Their accomplices weren’t active during the day, so to find them, the team had to jury-rig a network of night-vision cameras and infrared lights. That’s how they learned that the outer rims of the halos are the work of emperors and sweetlips—fish that forage for buried shellfish by rootling through the sand “much like pigs,” Madin says. Bigger, less vulnerable, and less fearful than the grazing species, they’re more likely to stray from the reefs. They widen the halos that the grazers create.
But even that can’t be the whole story. If the halos are entirely driven by the presence of fish, they should be more common in waters where fishing is forbidden. They should also be smaller, since fishing bans preserve big predators, which force fearful grazers to stick closer to the reefs. But only the former is true. By comparing 214 patch reefs through the Great Barrier Reef, the team showed that halos are more common within marine reserves—and especially within mature ones that are at least 8 years old. But they were neither bigger nor smaller. “That was a big surprise,” Madin says. “We’re surely missing something.”
The team also can’t explain why the halos sometimes grow and shrink, disappear and reappear. These changes don’t correlate with obvious environmental conditions such as temperature or wind speed. Are they related to other reef dwellers, such as invertebrates living in the sand? Could they be influenced by forces beyond grazing and digging, such as the poop from local fish? Are the microbes that live in the reefs involved? Halos seemed like a simple matter of hungry predators and fearful grazers. But “to truly understand the mechanisms that drive them, we’ll likely need to integrate most of what we know about reef ecology,” says Randi Rotjan from Boston University.
Other mysterious patterns are similarly testing our understanding of nature. Take the “fairy circles” of Namibia and Australia—bizarre spots of barren soil that pockmark grassy landscapes.

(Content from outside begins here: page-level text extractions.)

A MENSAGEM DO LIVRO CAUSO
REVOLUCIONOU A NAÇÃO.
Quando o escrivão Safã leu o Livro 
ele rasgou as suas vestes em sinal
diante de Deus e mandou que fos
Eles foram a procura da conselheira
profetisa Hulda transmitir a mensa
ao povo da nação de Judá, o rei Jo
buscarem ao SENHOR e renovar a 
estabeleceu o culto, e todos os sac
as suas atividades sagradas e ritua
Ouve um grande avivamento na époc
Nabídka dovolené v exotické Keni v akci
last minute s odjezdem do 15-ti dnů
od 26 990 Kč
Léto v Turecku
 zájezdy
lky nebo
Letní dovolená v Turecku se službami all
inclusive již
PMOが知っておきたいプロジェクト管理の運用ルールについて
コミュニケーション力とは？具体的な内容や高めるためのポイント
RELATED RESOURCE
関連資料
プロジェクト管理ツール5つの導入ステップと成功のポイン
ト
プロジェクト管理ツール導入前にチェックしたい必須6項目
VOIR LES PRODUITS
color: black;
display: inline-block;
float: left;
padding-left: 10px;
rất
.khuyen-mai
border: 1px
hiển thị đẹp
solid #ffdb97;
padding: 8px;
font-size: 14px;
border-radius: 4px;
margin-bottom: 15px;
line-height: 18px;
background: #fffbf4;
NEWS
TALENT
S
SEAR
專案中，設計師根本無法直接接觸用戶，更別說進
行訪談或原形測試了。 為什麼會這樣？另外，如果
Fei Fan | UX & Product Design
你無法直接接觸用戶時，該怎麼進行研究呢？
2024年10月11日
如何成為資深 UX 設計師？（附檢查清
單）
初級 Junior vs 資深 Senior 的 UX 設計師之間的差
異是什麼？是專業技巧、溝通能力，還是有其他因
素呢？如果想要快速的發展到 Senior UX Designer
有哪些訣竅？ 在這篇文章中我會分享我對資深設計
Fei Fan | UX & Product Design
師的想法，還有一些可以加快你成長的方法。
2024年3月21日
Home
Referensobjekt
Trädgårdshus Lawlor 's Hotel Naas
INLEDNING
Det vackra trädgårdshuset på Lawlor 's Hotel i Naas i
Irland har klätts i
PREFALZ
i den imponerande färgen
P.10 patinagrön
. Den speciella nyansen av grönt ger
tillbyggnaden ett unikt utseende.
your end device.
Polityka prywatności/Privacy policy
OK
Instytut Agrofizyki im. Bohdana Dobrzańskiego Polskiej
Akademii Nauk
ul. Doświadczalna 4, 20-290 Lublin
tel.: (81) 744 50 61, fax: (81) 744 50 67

Some scientists think they’re the work of termites. Others say that they’re caused by plants, whose battles for water self-organize the land into patches of drought and moisture. Whatever the answer, the surprisingly vigorous debate between these two camps highlights how little we know about the forces that shape landscapes—or seascapes.
By understanding those forces, Madin hopes that scientists could eventually use the halos to quickly assess the health of coral reefs, and the fish populations within them. Rather than visiting these sites directly, they could simply measure the presence and extent of the halos on satellite images.
“We would never completely replace the traditional methods of sending divers down to count fish and corals,” she cautions. But in remote areas, “it’s expensive, difficult, and time-consuming to send diver teams, and in some places, you can’t even get a boat in. With satellite images, we can see those places and get a first-cut idea about what might be changing in their food webs. We can also go back in time, which you can’t do on a swim.”